DATA FOR ANALYSIS START

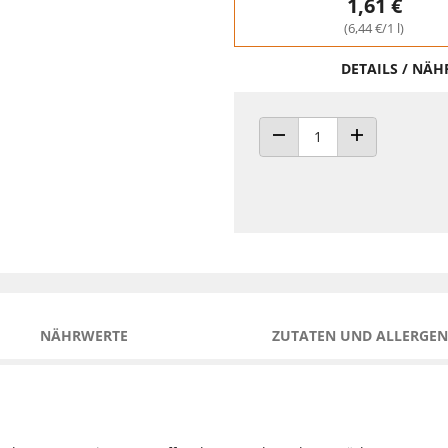
1,61 €
(6,44 €/1 l)
DETAILS / NÄ
ANZAHL VERRINGERN
ANZAHL ERHÖH
NÄHRWERTE
ZUTATEN UND ALLERGEN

DATA FOR ANALYSIS END

> WORK ORDER:
Retype the data above verbatim, minus images.

> FINISHED TASK:
1,61 €
(6,44 €/1 l)
DETAILS / NÄ
ANZAHL VERRINGERN
ANZAHL ERHÖH
NÄHRWERTE
ZUTATEN UND ALLERGEN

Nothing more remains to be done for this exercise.